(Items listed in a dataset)
[Start of section]

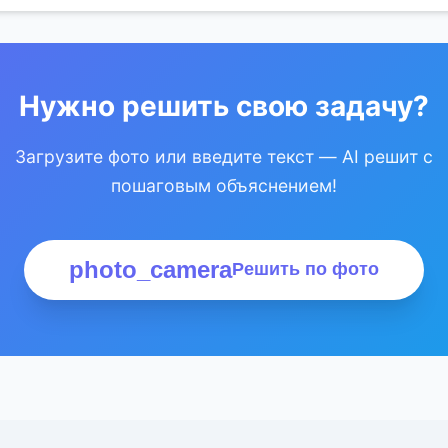
Нужно решить свою задачу?
Загрузите фото или введите текст — AI решит с
пошаговым объяснением!
photo_camera
Решить по фото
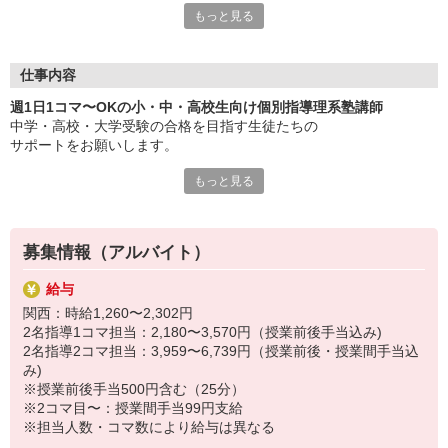
もっと見る
「自分にもできるかな？」なんて心配はいりませんよ。
必要なのは、子どもたちの成長を見守り
笑顔にかえてあげたいという情熱だけ！
仕事内容
教育関係のお仕事が未経験でも大歓迎です。
週1日1コマ〜OKの小・中・高校生向け個別指導理系塾講師
もちろん資格なども不要です。無資格OK！
中学・高校・大学受験の合格を目指す生徒たちの
サポートをお願いします。
丁寧な研修をご用意しているので、安心してご応募ください。
みなさんが「わかりやすい授業」が出来るようになります☆
もっと見る
《少人数の個別指導です》
・授業：先生1人と生徒1〜2人で行います。
「先生、合格できた！」生徒たちの喜びを、
→ほぼマンツーマンで生徒の様子や成長を見ながら
自分のことのように感じられる
教えることができるので手ごたえも違います。
貴重な経験ができますよ。
募集情報（アルバイト）
生徒を育て、自分も育てられるお仕事です。
また生徒と接する時間が長いので、交流も深まり、
給与
「先生、先生」と慕ってくれます。
【活躍している方】
関西：時給1,260〜2,302円
生徒たちの心に一生残る先生になれますよ。
■主婦・主夫活躍中（扶養控除内勤務の方も多数！）
2名指導1コマ担当：2,180〜3,570円（授業前後手当込み)
■大学生活躍中
2名指導2コマ担当：3,959〜6,739円（授業前後・授業間手当込
生徒たちの成長を身近に感じながら、
■大学院生活躍中
み)
受験合格と言う大きな目標に向かって
※授業前後手当500円含む（25分）
一緒に頑張りましょう。
せっかくバイトするなら、安心の「フリーステップ」で！
※2コマ目〜：授業間手当99円支給
※担当人数・コマ数により給与は異なる
■SDGsの目標達成へ向けた活動
★7/29（水）〜8/21（金）は朝から勤務可能！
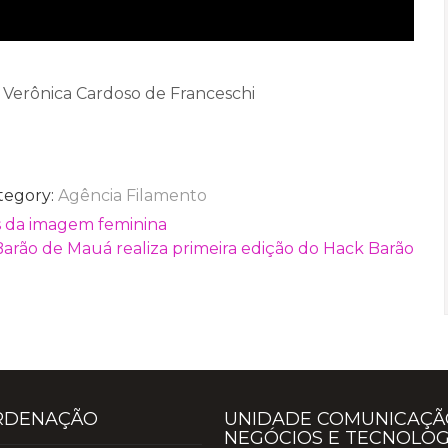
e Verônica Cardoso de Franceschi
tegory:
Agência Filamento
s da imagem feminina
Barão de Mauá realiza primeira edição do Hack Barão
RDENAÇÃO
UNIDADE COMUNICAÇÃ
NEGÓCIOS E TECNOLOG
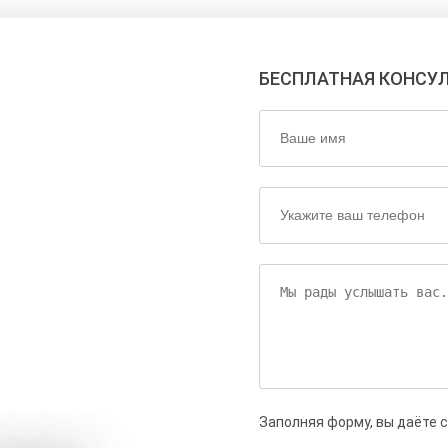
БЕСПЛАТНАЯ КОНСУ
Заполняя форму, вы даёте 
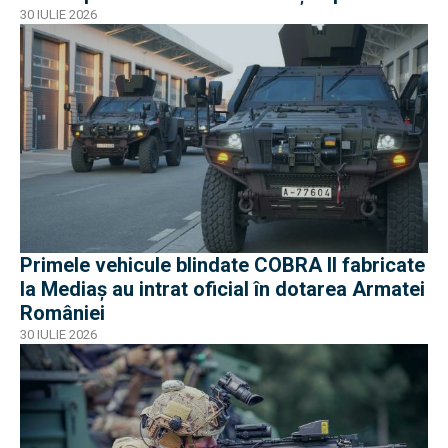
30 IULIE 2026
Primele vehicule blindate COBRA II fabricate
la Mediaș au intrat oficial în dotarea Armatei
României
30 IULIE 2026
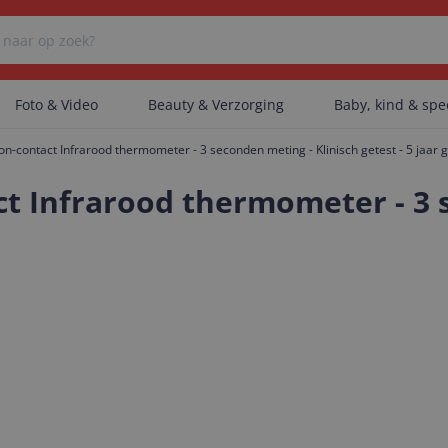
Foto & Video
Beauty & Verzorging
Baby, kind & sp
n-contact Infrarood thermometer - 3 seconden meting - Klinisch getest - 5 jaar 
Er zijn geen categorieën gevonden.
ct Infrarood thermometer - 3 
Er zijn geen producten gevonden.
Er zijn geen artikelen gevonden.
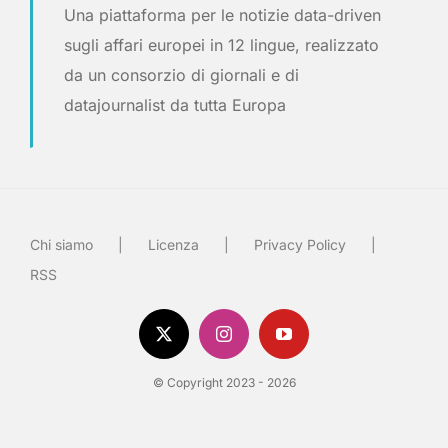
Una piattaforma per le notizie data-driven
sugli affari europei in 12 lingue, realizzato
da un consorzio di giornali e di
datajournalist da tutta Europa
Chi siamo
Licenza
Privacy Policy
RSS
© Copyright 2023 - 2026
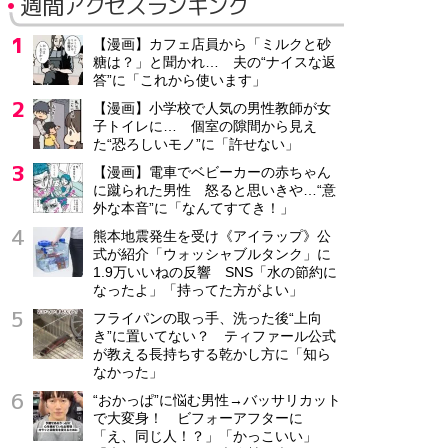
週間アクセスランキング
【漫画】カフェ店員から「ミルクと砂
糖は？」と聞かれ… 夫の“ナイスな返
答”に「これから使います」
【漫画】小学校で人気の男性教師が女
子トイレに… 個室の隙間から見え
た“恐ろしいモノ”に「許せない」
【漫画】電車でベビーカーの赤ちゃん
に蹴られた男性 怒ると思いきや…“意
外な本音”に「なんてすてき！」
熊本地震発生を受け《アイラップ》公
式が紹介「ウォッシャブルタンク」に
1.9万いいねの反響 SNS「水の節約に
なったよ」「持ってた方がよい」
フライパンの取っ手、洗った後“上向
き”に置いてない？ ティファール公式
が教える長持ちする乾かし方に「知ら
なかった」
“おかっぱ”に悩む男性→バッサリカット
で大変身！ ビフォーアフターに
「え、同じ人！？」「かっこいい」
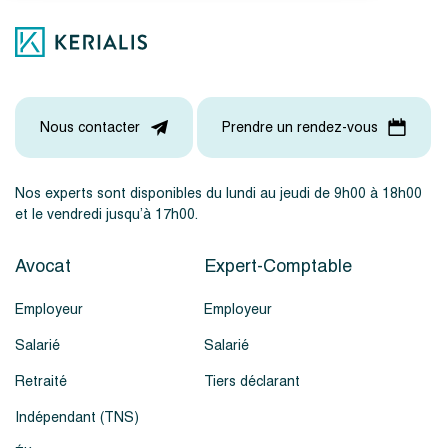
Nous contacter
Prendre un rendez-vous
Nos experts sont disponibles du lundi au jeudi de 9h00 à 18h00
et le vendredi jusqu’à 17h00.
Avocat
Expert-Comptable
Employeur
Employeur
Salarié
Salarié
Retraité
Tiers déclarant
Indépendant (TNS)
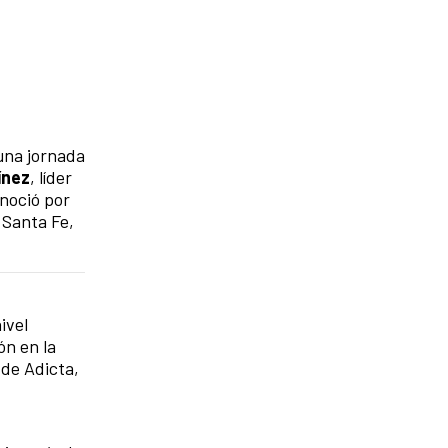
una jornada
ínez
, líder
onoció por
 Santa Fe,
ivel
ón en la
 de Adicta,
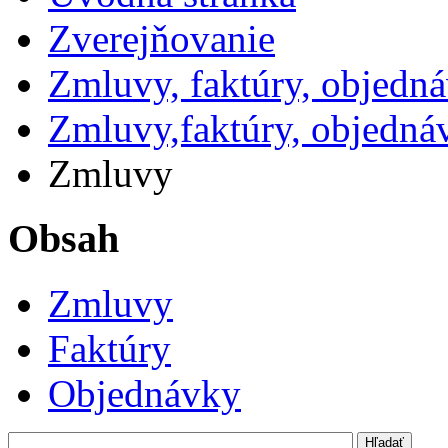
Zverejňovanie
Zmluvy, faktúry, objedn
Zmluvy,faktúry, objedná
Zmluvy
Obsah
Zmluvy
Faktúry
Objednávky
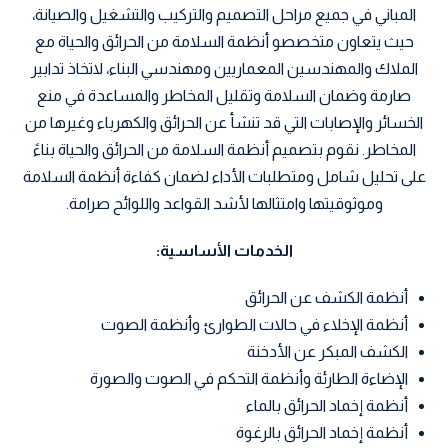
المباني في جميع مراحل التصميم والتركيب والتشغيل والصيانة،
حيث يتعاون متخصصو أنظمة السلامة من الحرائق والحياة مع
الملاك والمهندسين المعماريين ومهندسي البناء، لاتخاذ تدابير
صارمة وضمان السلامة وتقليل المخاطر والمساعدة في منع
الخسائر والإصابات التي قد تنشأ عن الحرائق والكهرباء وغيرها من
المخاطر. نقوم بتصميم أنظمة السلامة من الحرائق والحياة بناءً
على تحليل شامل ومتطلبات الأداء لضمان كفاءة أنظمة السلامة
وموثوقيتها وامتثالها لأشد القواعد واللوائح صرامة.
الخدمات الأساسية:
أنظمة الكشف عن الحرائق
أنظمة الإخلاء في حالات الطوارئ وأنظمة الصوت
الكشف المبكر عن الأدخنة
الإضاءة الطارئة وأنظمة التحكم في الصوت والصورة
أنظمة إخماد الحرائق بالماء
أنظمة إخماد الحرائق بالرغوة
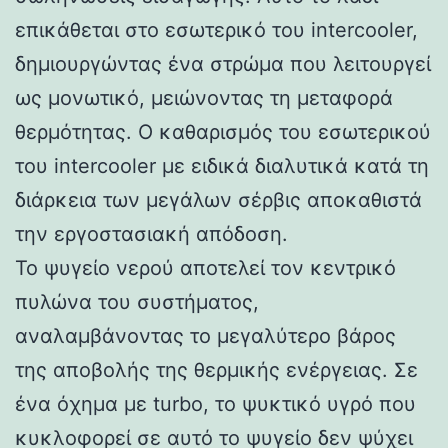
επικάθεται στο εσωτερικό του intercooler,
δημιουργώντας ένα στρώμα που λειτουργεί
ως μονωτικό, μειώνοντας τη μεταφορά
θερμότητας. Ο καθαρισμός του εσωτερικού
του intercooler με ειδικά διαλυτικά κατά τη
διάρκεια των μεγάλων σέρβις αποκαθιστά
την εργοστασιακή απόδοση.
Το ψυγείο νερού αποτελεί τον κεντρικό
πυλώνα του συστήματος,
αναλαμβάνοντας το μεγαλύτερο βάρος
της αποβολής της θερμικής ενέργειας. Σε
ένα όχημα με turbo, το ψυκτικό υγρό που
κυκλοφορεί σε αυτό το ψυγείο δεν ψύχει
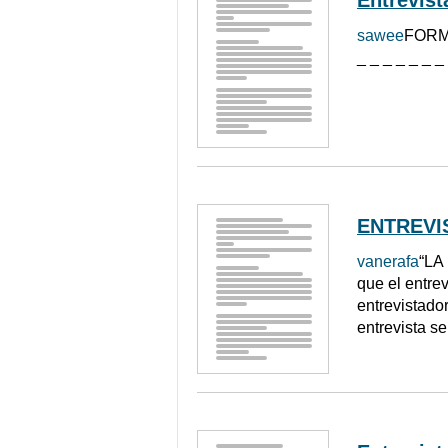
sawee
FORMA
_ _ _ _ _ _ _
ENTREVIS
vanerafa
“LA 
que el entre
entrevistado
entrevista se 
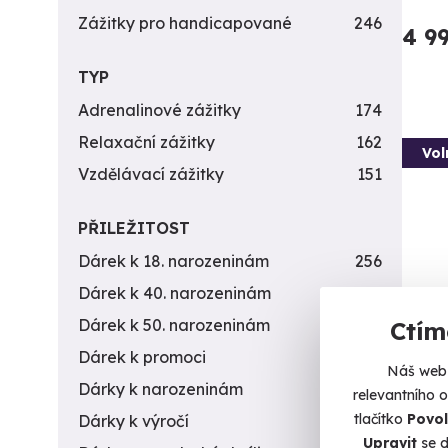
Zážitky pro handicapované
246
4 9
TYP
Adrenalinové zážitky
174
Relaxační zážitky
162
Vol
Vzdělávací zážitky
151
PŘILEŽITOST
Dárek k 18. narozeninám
256
Dárek k 40. narozeninám
453
Dárek k 50. narozeninám
378
Ctím
Dárek k promoci
245
Záži
Náš web 
10 z
Dárky k narozeninám
551
relevantního 
tlačítko
Povol
Dárky k výročí
294
Vystříl
Upravit
se d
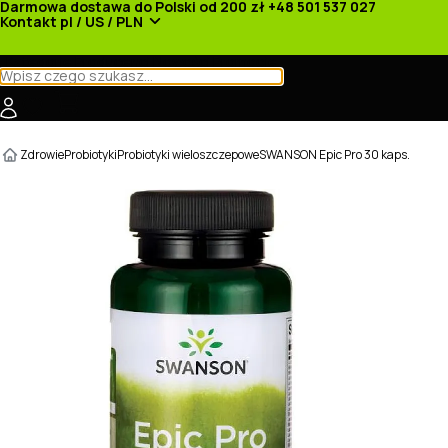
Darmowa dostawa do Polski od 200 zł
+48 501 537 027
Kontakt
pl / US / PLN
Kategorie
Producenci
Nowości
Promocje
Zdrowie
Probiotyki
Probiotyki wieloszczepowe
SWANSON Epic Pro 30 kaps.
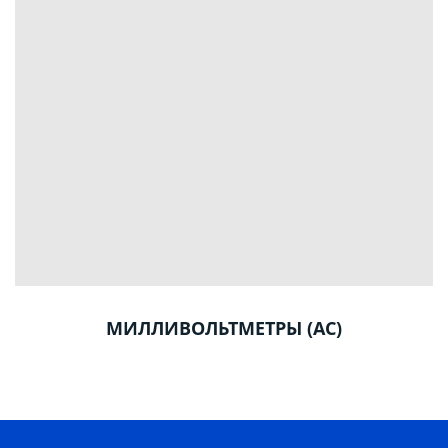
МИЛЛИВОЛЬТМЕТРЫ (AC)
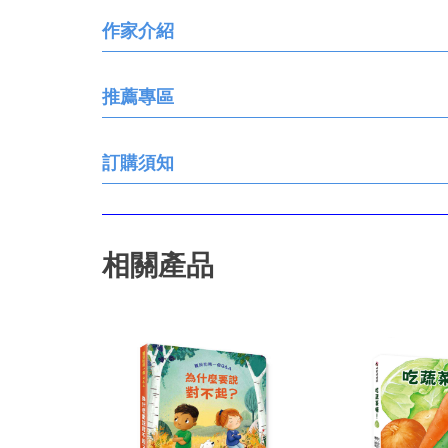
作家介紹
推薦專區
訂購須知
相關產品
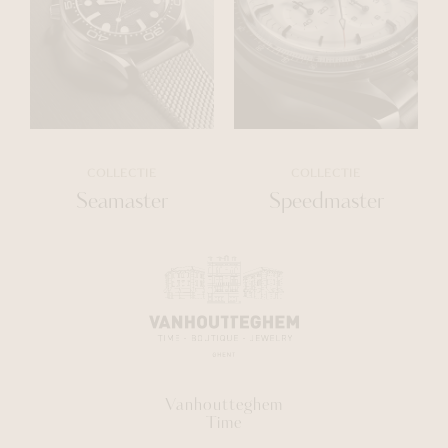
COLLECTIE
COLLECTIE
Seamaster
Speedmaster
Vanhoutteghem
Time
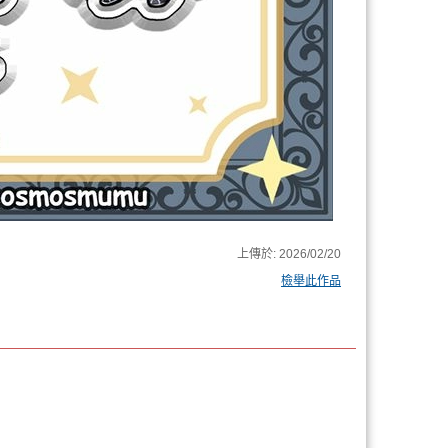
上傳於:
2026/02/20
檢舉此作品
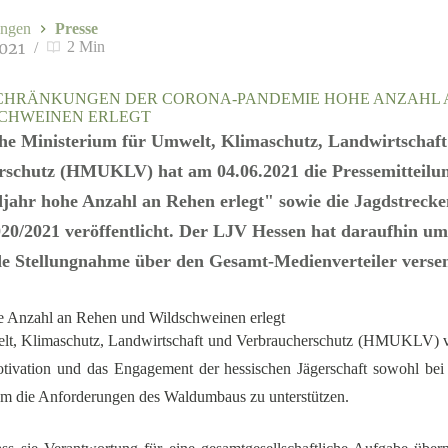
ngen
Presse
2021
2 Min
CHRÄNKUNGEN DER CORONA-PANDEMIE HOHE ANZAHL 
CHWEINEN ERLEGT
he Ministerium für Umwelt, Klimaschutz, Landwirtschaf
rschutz (HMUKLV) hat am 04.06.2021 die Pressemitteilu
jahr hohe Anzahl an Rehen erlegt" sowie die Jagdstrecke
20/2021 veröffentlicht. Der LJV Hessen hat daraufhin u
e Stellungnahme über den Gesamt-Medienverteiler versen
 Anzahl an Rehen und Wildschweinen erlegt
elt, Klimaschutz, Landwirtschaft und Verbraucherschutz (HMUKLV) vo
tivation und das Engagement der hessischen Jägerschaft sowohl be
um die Anforderungen des Waldumbaus zu unterstützen.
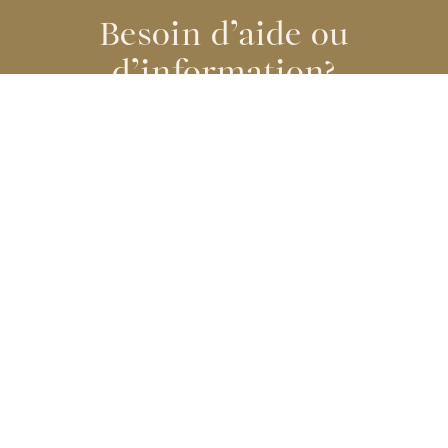
Besoin d’aide ou
d’information?
N’hésitez pas à communiquer avec nous, il nous fera plaisir de répondre à
vos questions ou de prendre un rendez-vous afin que vous puissiez
rencontrer un membre de notre équipe.
NOUS JOINDRE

[End of section]

- Exercise requirements -
Report every line in the data that holds "gevonden", copying each one.

- Reply -
Er zijn geen categorieën gevonden.
Er zijn geen producten gevonden.
Er zijn geen artikelen gevonden.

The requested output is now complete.